§ **Activity**: Retype all of the data word for word, without pictures.

━━━━━━━━━━

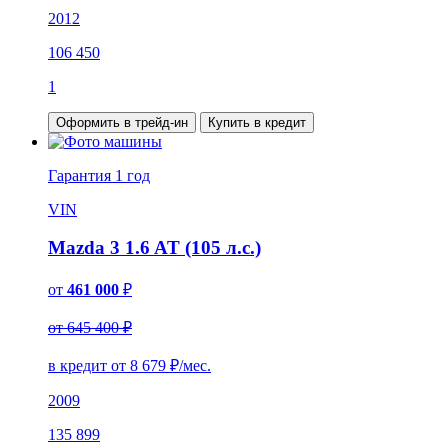
2012
106 450
1
Оформить в трейд-ин
Купить в кредит
Гарантия
1 год
VIN
Mazda 3 1.6 AT (105 л.с.)
от
461 000
₽
от 645 400 ₽
в кредит от
8 679
₽/мес.
2009
135 899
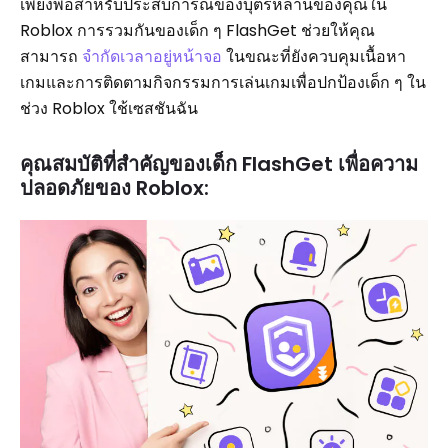
เพียงพอสำหรับประสบการณ์ของบุตรหลานของคุณใน
Roblox การรวมกันของเด็ก ๆ FlashGet ช่วยให้คุณ
สามารถ
จำกัดเวลาอยู่หน้าจอ
ในขณะที่ยังควบคุมเนื้อหา
เกมและการติดตามกิจกรรมการเล่นเกมเพื่อปกป้องเด็ก ๆ ใน
ช่วง Roblox ใช้เซสชันฉัน
คุณสมบัติที่สำคัญของเด็ก FlashGet เพื่อความ
ปลอดภัยของ Roblox:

━━━━━━━━━━

§ **Result of this task**:
2012
106 450
1
Оформить в трейд-ин
Купить в кредит
Гарантия
1 год
VIN
Mazda 3 1.6 AT (105 л.с.)
от
461 000
₽
от 645 400 ₽
в кредит от
8 679
₽/мес.
2009
135 899
เพียงพอสำหรับประสบการณ์ของบุตรหลานของคุณใน
Roblox การรวมกันของเด็ก ๆ FlashGet ช่วยให้คุณ
สามารถ
จำกัดเวลาอยู่หน้าจอ
ในขณะที่ยังควบคุมเนื้อหา
เกมและการติดตามกิจกรรมการเล่นเกมเพื่อปกป้องเด็ก ๆ ใน
ช่วง Roblox ใช้เซสชันฉัน
คุณสมบัติที่สำคัญของเด็ก FlashGet เพื่อความ
ปลอดภัยของ Roblox:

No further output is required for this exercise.